O Conselho Federal dos Técnicos Industriais (CFT) protocolou um pedido de impugnação ao Edital ENAP nº 114/2025, referente à segunda edição do Concurso Público Nacional Unificado (CPNU 2), do Governo Federal.

Na justificativa, o CFT sustenta que o edital, embora preveja cargos com formação técnica regulamentada, omite a exigência expressa de registro profissional para a posse dos aprovados. A medida está fundamentada na Lei nº 13.639/2018, na Lei nº 5.524/1968, no Decreto nº 90.922/1985, além do artigo 5º, inciso XXXIV, alínea “a”, da Constituição Federal, que garante o direito de petição aos Poderes Públicos em defesa de direitos ou contra ilegalidade ou abuso de poder.

A principal crítica do CFT reside na ausência da obrigatoriedade de registro junto aos Conselhos Regionais dos Técnicos Industriais (CRTs) para diversas especialidades que exigem formação técnica específica.

No documento assinado pelo procurador jurídico André Soares de Carvalho, o CFT ressalta que essa omissão não apenas contraria a legislação que regulamenta as profissões técnicas, mas também pode comprometer a qualidade e a segurança dos serviços prestados à sociedade.

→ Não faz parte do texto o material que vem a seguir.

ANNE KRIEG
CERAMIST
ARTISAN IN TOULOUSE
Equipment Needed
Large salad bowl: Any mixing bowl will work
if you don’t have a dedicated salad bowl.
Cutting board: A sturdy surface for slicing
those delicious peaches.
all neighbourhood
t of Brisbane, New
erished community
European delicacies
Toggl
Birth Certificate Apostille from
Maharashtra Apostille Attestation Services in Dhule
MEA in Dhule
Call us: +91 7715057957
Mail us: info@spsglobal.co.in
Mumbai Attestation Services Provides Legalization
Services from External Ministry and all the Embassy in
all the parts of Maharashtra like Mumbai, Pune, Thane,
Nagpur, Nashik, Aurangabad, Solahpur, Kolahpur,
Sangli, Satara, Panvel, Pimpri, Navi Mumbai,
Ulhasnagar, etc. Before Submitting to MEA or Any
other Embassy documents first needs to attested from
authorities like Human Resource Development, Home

O documento de impugnação detalha uma série de cargos e suas respectivas formações, nas quais a exigência do registro profissional foi, segundo o CFT, indevidamente negligenciada. Entre os exemplos citados, destacam-se:

Técnico em Regulação de Aviação Civil

  • Para o cargo de Técnico em Regulação de Aviação Civil, o edital exige formação em Técnico em Manutenção Aeronáutica (Aviônicos, Célula, Motopropulsor). O CFT fundamenta a necessidade de registro nas Resoluções CFT nº 174/2022, 175/2022 e 176/2022, que regulamentam a atuação desses profissionais.

Técnico em Atividades de Mineração

  • Em todas as especialidades de Técnico em Atividades de Mineração, que incluem formação em Técnico em Mineração, Técnico em Geologia e Técnico em Geoprocessamento, o edital não exige o registro profissional. As Resoluções CFT nº 102/2020, 104/2020 e 89/2019 são as bases para a argumentação do conselho, que abrange todo o território nacional. O CFT ressalta, ainda, a necessidade de inclusão de outras nomenclaturas de técnicos industriais, como Agrimensura, Geodésia, Cartografia e Geoprocessamento, a fim de evitar restrições de acesso ao certame e a violação do princípio da isonomia.

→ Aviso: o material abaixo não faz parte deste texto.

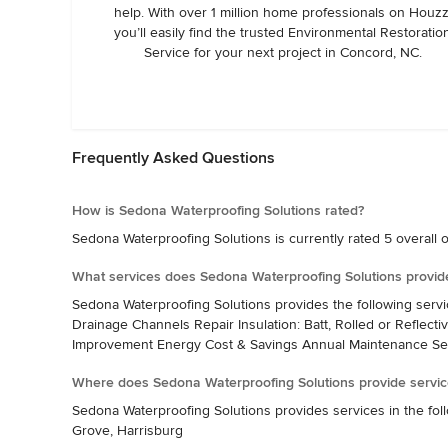
help. With over 1 million home professionals on Houzz
you’ll easily find the trusted Environmental Restoratio
Service for your next project in Concord, NC.
Frequently Asked Questions
How is Sedona Waterproofing Solutions rated?
Sedona Waterproofing Solutions is currently rated 5 overall o
What services does Sedona Waterproofing Solutions provid
Sedona Waterproofing Solutions provides the following serv
Drainage Channels Repair Insulation: Batt, Rolled or Reflecti
Improvement Energy Cost & Savings Annual Maintenance Se
Where does Sedona Waterproofing Solutions provide servic
Sedona Waterproofing Solutions provides services in the foll
Grove, Harrisburg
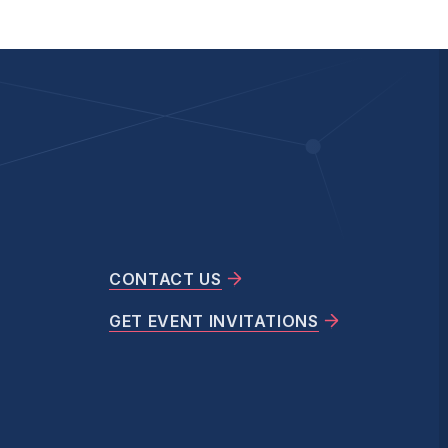
CONTACT US
GET EVENT INVITATIONS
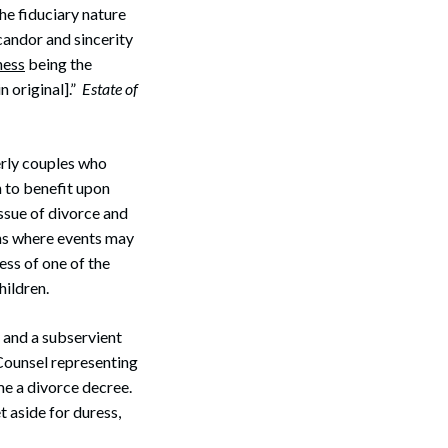
the fiduciary nature
 candor and sincerity
Search
ness
being the
n original].”
Estate of
erly couples who
h to benefit upon
ssue of divorce and
ons where events may
ess of one of the
hildren.
y and a subservient
 Counsel representing
me a divorce decree.
 aside for duress,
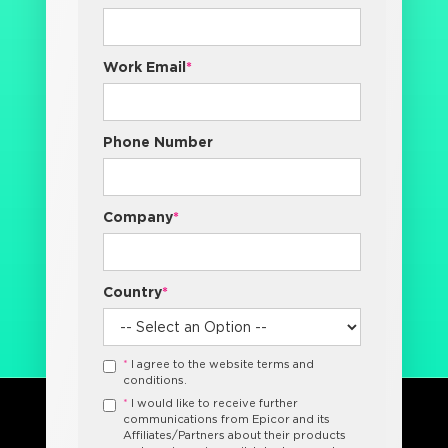
Work Email
*
Phone Number
Company
*
Country
*
*
I agree to the website terms and
conditions.
*
I would like to receive further
communications from Epicor and its
Affiliates/Partners about their products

Técnico em Regulação – Especialidade Química

  • Para o cargo de Técnico em Regulação de Petróleo e Derivados – Especialidade Química, que exige formação em Técnico em Química e Técnico em Petróleo e Gás, o registro nos conselhos profissionais (CFT/CRT e CRQ) também foi omitido. A Resolução Conjunta CFT/CFQ nº 01/2023 serve de base legal para a exigência.

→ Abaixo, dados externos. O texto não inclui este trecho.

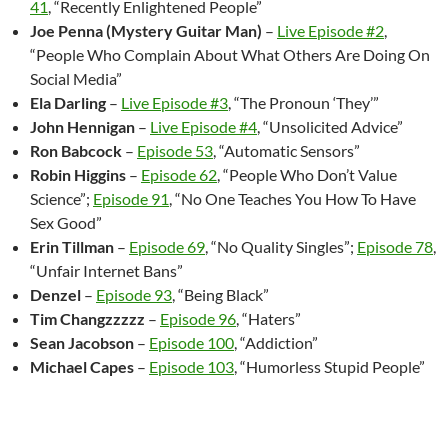
41
, “Recently Enlightened People”
Joe Penna (Mystery Guitar Man)
–
Live Episode #2
,
“People Who Complain About What Others Are Doing On
Social Media”
Ela Darling
–
Live Episode #3
, “The Pronoun ‘They’”
John Hennigan
–
Live Episode #4
, “Unsolicited Advice”
Ron Babcock
–
Episode 53
, “Automatic Sensors”
Robin Higgins
–
Episode 62
, “People Who Don’t Value
Science”;
Episode 91
, “No One Teaches You How To Have
Sex Good”
Erin Tillman
–
Episode 69
, “No Quality Singles”;
Episode 78
,
“Unfair Internet Bans”
Denzel
–
Episode 93
, “Being Black”
Tim Changzzzzz
–
Episode 96
, “Haters”
Sean Jacobson
–
Episode 100
, “Addiction”
Michael Capes
–
Episode 103
, “Humorless Stupid People”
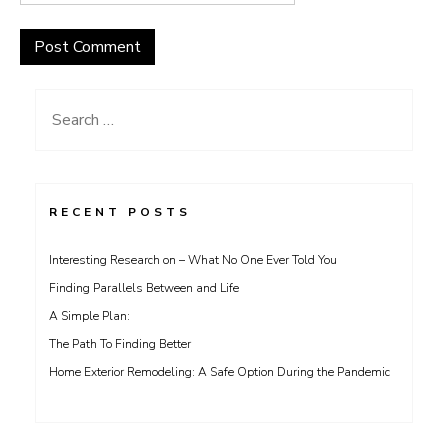
Search
for:
RECENT POSTS
Interesting Research on – What No One Ever Told You
Finding Parallels Between and Life
A Simple Plan:
The Path To Finding Better
Home Exterior Remodeling: A Safe Option During the Pandemic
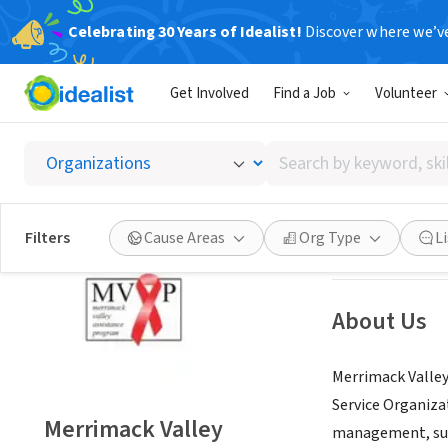
Celebrating 30 Years of Idealist!
Discover where we’v
NONPROFIT
Get Involved
Find a Job
Volunteer
Merrim
Search
Manchester, NH
|
by
keyword,
skill,
Save
Filters
Cause Areas
Org Type
L
or
interest
About Us
Merrimack Valley
Service Organiza
Merrimack Valley
management, supp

Técnico em Regulação de Serviços Públicos de Telecomunicações

  • Embora o cargo exija formação em Técnico em Eletrônica, Telecomunicações ou Eletroeletrônica — regulamentadas pelas Resoluções CFT nº 083/2019, 111/2020 e 118/2020 — o edital não prevê a exigência de registro profissional.

Técnico em Regulação e Vigilância Sanitária

  • Por fim, para o cargo de Técnico em Regulação e Vigilância Sanitária, que exige formação em Técnico em Alimentos, a Resolução CFT nº 095/2020 estabelece a regulamentação da atuação profissional. Ainda assim, o edital não incluiu a obrigatoriedade do registro profissional.

Palavra do CFT

O CFT argumenta que a ausência da exigência de registro profissional não apenas desrespeita a legislação vigente, mas também abre precedentes para que profissionais não habilitados exerçam funções que demandam conhecimento técnico específico e responsabilidade, colocando em risco a segurança e a qualidade dos serviços públicos.

O conselho aguarda o posicionamento da ENAP e espera que as devidas retificações sejam realizadas no edital, garantindo a lisura do processo seletivo e a valorização dos técnicos industriais no país.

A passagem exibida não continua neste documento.